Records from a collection
★ ★ ★

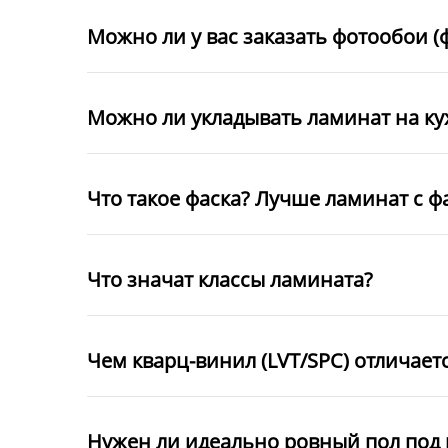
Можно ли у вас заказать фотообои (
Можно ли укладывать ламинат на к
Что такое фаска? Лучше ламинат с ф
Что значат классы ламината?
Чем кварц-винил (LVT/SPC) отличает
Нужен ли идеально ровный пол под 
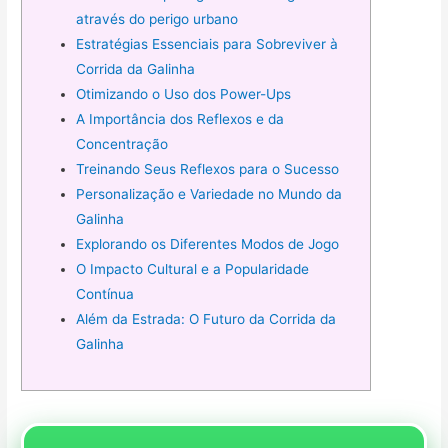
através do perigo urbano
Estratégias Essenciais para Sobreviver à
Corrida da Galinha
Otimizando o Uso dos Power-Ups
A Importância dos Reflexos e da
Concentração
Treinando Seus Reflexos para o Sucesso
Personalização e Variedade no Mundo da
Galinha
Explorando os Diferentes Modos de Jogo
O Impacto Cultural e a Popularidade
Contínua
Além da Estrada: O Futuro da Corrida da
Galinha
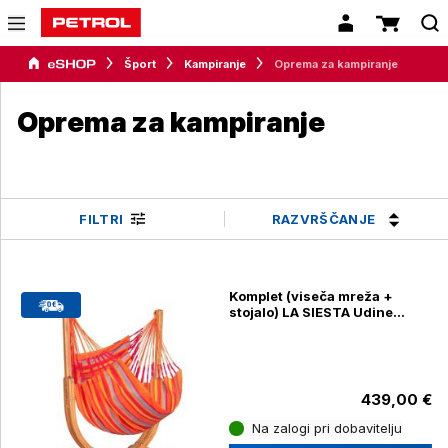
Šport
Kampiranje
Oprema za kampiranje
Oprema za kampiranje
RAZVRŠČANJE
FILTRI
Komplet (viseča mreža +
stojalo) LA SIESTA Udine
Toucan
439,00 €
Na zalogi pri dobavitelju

★ ★ ★

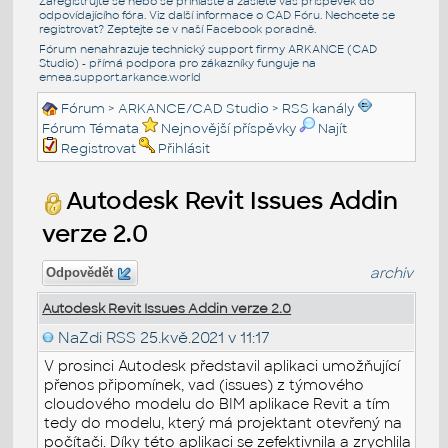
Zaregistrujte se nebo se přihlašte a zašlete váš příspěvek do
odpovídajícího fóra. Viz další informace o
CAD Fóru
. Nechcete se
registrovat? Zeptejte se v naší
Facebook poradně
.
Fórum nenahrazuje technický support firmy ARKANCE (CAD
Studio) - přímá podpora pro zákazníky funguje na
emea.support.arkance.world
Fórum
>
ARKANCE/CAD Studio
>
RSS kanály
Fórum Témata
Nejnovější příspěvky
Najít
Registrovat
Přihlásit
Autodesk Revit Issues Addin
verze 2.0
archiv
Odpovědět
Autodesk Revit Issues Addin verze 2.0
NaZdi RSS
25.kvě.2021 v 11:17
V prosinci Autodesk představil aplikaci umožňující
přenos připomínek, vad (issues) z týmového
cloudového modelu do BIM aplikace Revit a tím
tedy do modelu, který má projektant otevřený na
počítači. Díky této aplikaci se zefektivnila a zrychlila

★ ★ ★

Above are the entries. Copy exactly the part that opens with the line containing "Zaregistrujte se nebo" and closes with the line containing "počítači. Díky této", and no more.

## Response area
Zaregistrujte se nebo se přihlašte a zašlete váš příspěvek do
odpovídajícího fóra. Viz další informace o
CAD Fóru
. Nechcete se
registrovat? Zeptejte se v naší
Facebook poradně
.
Fórum nenahrazuje technický support firmy ARKANCE (CAD
Studio) - přímá podpora pro zákazníky funguje na
emea.support.arkance.world
Fórum
>
ARKANCE/CAD Studio
>
RSS kanály
Fórum Témata
Nejnovější příspěvky
Najít
Registrovat
Přihlásit
Autodesk Revit Issues Addin
verze 2.0
archiv
Odpovědět
Autodesk Revit Issues Addin verze 2.0
NaZdi RSS
25.kvě.2021 v 11:17
V prosinci Autodesk představil aplikaci umožňující
přenos připomínek, vad (issues) z týmového
cloudového modelu do BIM aplikace Revit a tím
tedy do modelu, který má projektant otevřený na
počítači. Díky této aplikaci se zefektivnila a zrychlila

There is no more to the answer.